Without being able to guarantee three of the four points above, every revenue sharing advertising platform is a potential non-starter.
Surely, anyone who sees a genuine opportunity to enhance their life with a system containing so many variables must be considered a dummy?
For Internet marketers, an advertising product does have value. But for it to be integrated into a revenue sharing model the core product(s) MUST be offered to non-members in order to generate a source of “outside income”. Offering effective advertising without the commitment to becoming a member presents a more financially beneficial system capable of supporting the flow of revenue beyond members’ financial contributions.

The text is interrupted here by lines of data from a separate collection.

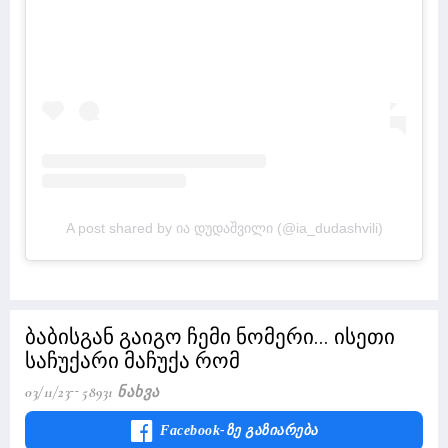
A post shared by ია დუდაშვილი (@ia_dudashvili)
ბაბისგან გაიგო ჩემი ნომერი... ისეთი
საჩუქარი მაჩუქა რომ
03/11/23
58931 Ნახვა
Facebook-Ზე Გაზიარება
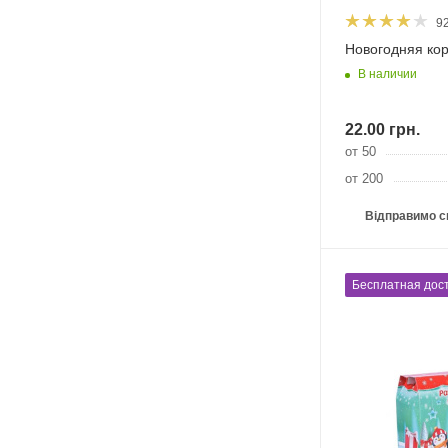
9
В наличии
22.00
грн.
от 50
от 200
Відправимо с
Бесплатная дост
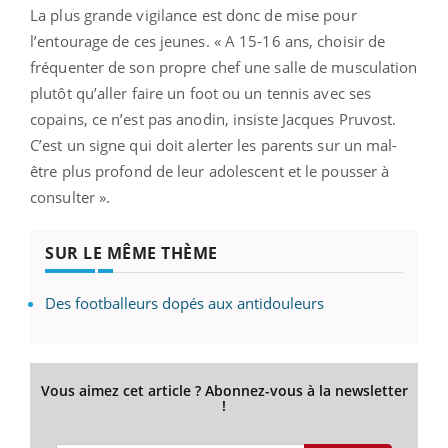
La plus grande vigilance est donc de mise pour
l’entourage de ces jeunes. « A 15-16 ans, choisir de
fréquenter de son propre chef une salle de musculation
plutôt qu’aller faire un foot ou un tennis avec ses
copains, ce n’est pas anodin, insiste Jacques Pruvost.
C’est un signe qui doit alerter les parents sur un mal-
être plus profond de leur adolescent et le pousser à
consulter ».
SUR LE MÊME THÈME
Des footballeurs dopés aux antidouleurs
Vous aimez cet article ? Abonnez-vous à la newsletter
!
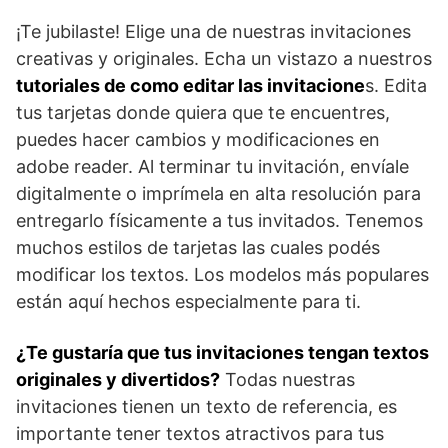
¡Te jubilaste! Elige una de nuestras invitaciones
creativas y originales. Echa un vistazo a nuestros
tutoriales de como editar las invitacione
s. Edita
tus tarjetas donde quiera que te encuentres,
puedes hacer cambios y modificaciones en
adobe reader. Al terminar tu invitación, envíale
digitalmente o imprímela en alta resolución para
entregarlo físicamente a tus invitados. Tenemos
muchos estilos de tarjetas las cuales podés
modificar los textos. Los modelos más populares
están aquí hechos especialmente para ti.
¿Te gustaría que tus invitaciones tengan textos
originales y divertidos?
Todas nuestras
invitaciones tienen un texto de referencia, es
importante tener textos atractivos para tus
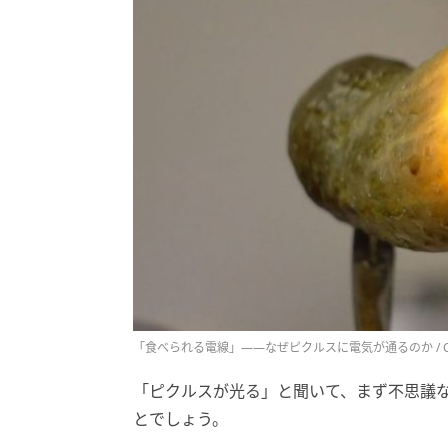
「食べられる電線」——なぜピクルスに電気が通るのか / Credit:Josh
「ピクルスが光る」と聞いて、まず不思議
とでしょう。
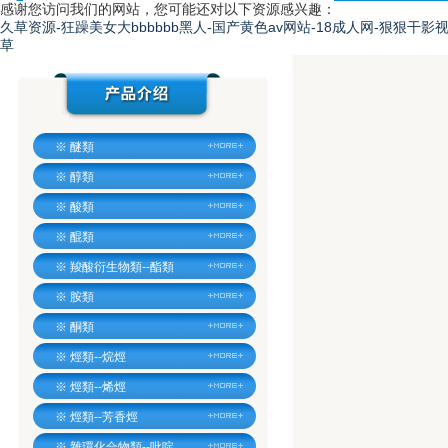
感谢您访问我们的网站，您可能还对以下资源感兴趣：
久草资源-狂躁美女大bbbbbb黑人-国产黄色av网站-18成人网-狠狠干影
草
※
醚類
※
醇類
※
酸類
※
醌類
※
羧酸衍生物類--酯類
※
胺類
※
酮類
※
烴類--烷烴
※
烴類--烯烴
※
烴類--芳香烴
※
雜環化合物類--吡啶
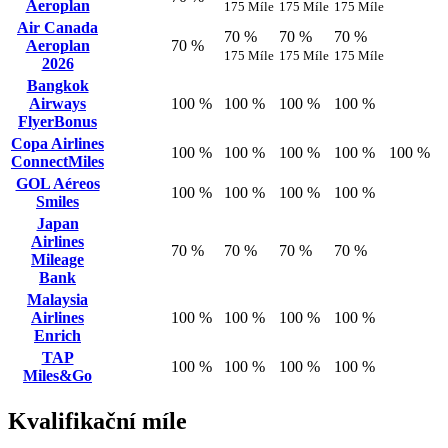
Aeroplan
175 Míle
175 Míle
175 Míle
Air Canada
70 %
70 %
70 %
Aeroplan
70 %
175 Míle
175 Míle
175 Míle
2026
Bangkok
Airways
100 %
100 %
100 %
100 %
FlyerBonus
Copa Airlines
100 %
100 %
100 %
100 %
100 %
ConnectMiles
GOL Aéreos
100 %
100 %
100 %
100 %
Smiles
Japan
Airlines
70 %
70 %
70 %
70 %
Mileage
Bank
Malaysia
Airlines
100 %
100 %
100 %
100 %
Enrich
TAP
100 %
100 %
100 %
100 %
Miles&Go
Kvalifikační míle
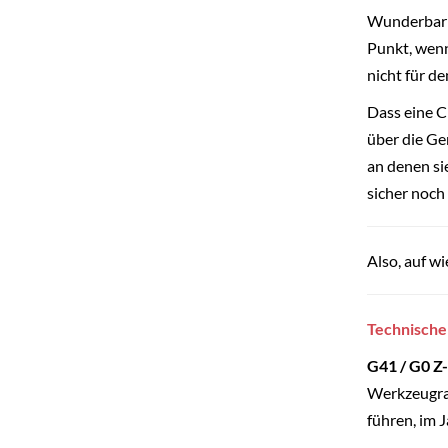
Wunderbar t
Punkt, wenn
nicht für de
Dass eine C
über die Ge
an denen si
sicher noch 
Also, auf w
Technische
G41 / G0 Z
Werkzeugrad
führen, im J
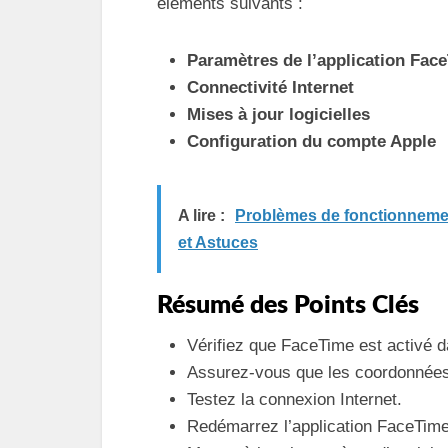
éléments suivants :
Paramètres de l’application Fac
Connectivité Internet
Mises à jour logicielles
Configuration du compte Apple
A lire :
Problèmes de fonctionneme
et Astuces
Résumé des Points Clés
Vérifiez que FaceTime est activé 
Assurez-vous que les coordonnées 
Testez la connexion Internet.
Redémarrez l’application FaceTime 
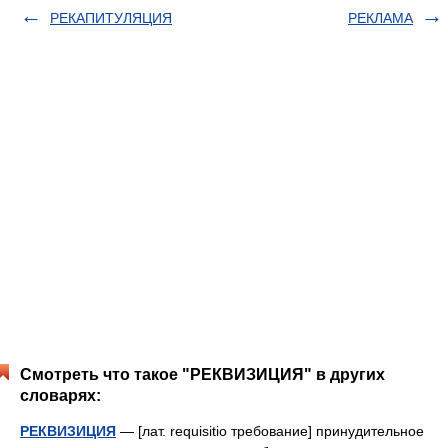
РЕКАПИТУЛЯЦИЯ
РЕКЛАМА
Смотреть что такое "РЕКВИЗИЦИЯ" в других
словарях:
РЕКВИЗИЦИЯ
— [лат. requisitio требование] принудительное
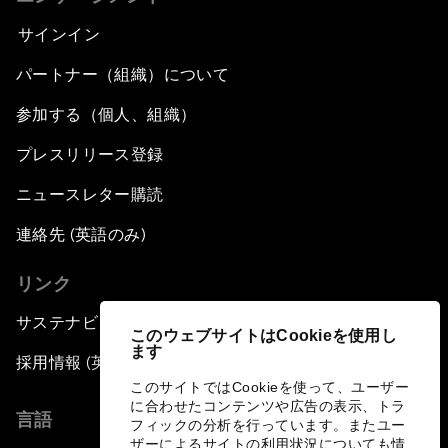
サインイン
パートナー（組織）について
参加する（個人、組織）
プレスリリース登録
ニュースレター購読
連絡先 (英語のみ)
リンク
サステナビリティへの取り組み
このウェブサイトはCookieを使用し
ます
採用情報 (英語のみ)
このサイトではCookieを使って、ユーザー
に合わせたコンテンツや広告の表示、トラ
言語
フィックの分析を行っています。またユー
ザーによるサイトの利用状況についても情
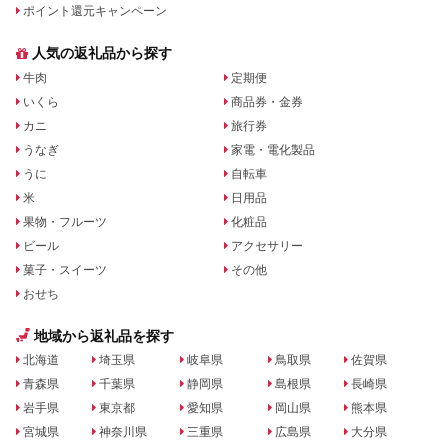
ポイント還元キャンペーン
人気の返礼品から探す
牛肉
定期便
いくら
商品券・金券
カニ
旅行券
うなぎ
家電・電化製品
うに
自転車
米
日用品
果物・フルーツ
化粧品
ビール
アクセサリー
菓子・スイーツ
その他
おせち
地域から返礼品を探す
北海道
埼玉県
岐阜県
鳥取県
佐賀県
青森県
千葉県
静岡県
島根県
長崎県
岩手県
東京都
愛知県
岡山県
熊本県
宮城県
神奈川県
三重県
広島県
大分県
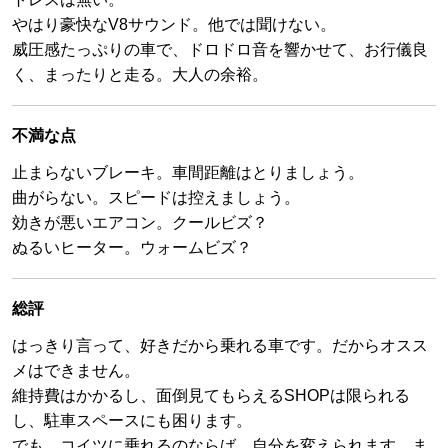
やはり豪快なV8サウンド。他では聞けない。
威圧感たっぷりの車で、ドロドロ音を響かせて、お行儀良
く、まったりと走る。大人の余裕。
不満な点
止まらないブレーキ。車間距離はとりましょう。
曲がらない。スピードは控えましょう。
効きが悪いエアコン。クールビズ？
ぬるいヒーター。ウォームビズ？
総評
はっきり言って、好きだから乗れる車です。だからオスス
メはできません。
維持費はかかるし、面倒見てもらえるSHOPは限られる
し、駐車スペースにも困ります。
でも、コイツに乗れるのならば、自分を変えられます。ま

Assuming the offered products and services are valuable and garner results, customers will continue buying and of course can be tempted into membership with the offer of a money saving benefits package. Such a package should include a monthly subscription or a significant but discounted one-off or annual charge to keep the system profitable. Offering additional member bonuses for completing more constructive tasks that offer more value in terms of genuine attention to customer ads will encourage greater participation thus breathing life into the site.
One such task could be enabling customers to set a few generic multi-choice questions related to their ad that a member has to answer in order to receive a greater benefit than the base which would be offered for simply viewing or reading the ad and confirming having done so. This would focus the member/reader so they could maximize the value of their unit of work – and this increased attention to a customer or other member’s ad could be the difference between making a sale or simply earning a click.
Alternatively or additionally, another feature could be to incentivize social sharing that results in additional financial or credit-based benefit for the member (where an accumulation of credits could go towards member advertising or additional profit shares) and greater exposure for the customer as their ad goes viral.
In fact you might be surprised, with the prominence of social networks, that revenue sharing program administrators/owners haven’t already adopted the above strategy, shoehorned it into a custom script and distributed it across the internet via potential domains like “viralrevshare.com” or “socialrevshare.com”.
In essence, there could be a multitude of focus-based tasks that offer customers and advertisers real value for money when placing ads on these types of sites. It’s just up to the administrators to devise and implement them.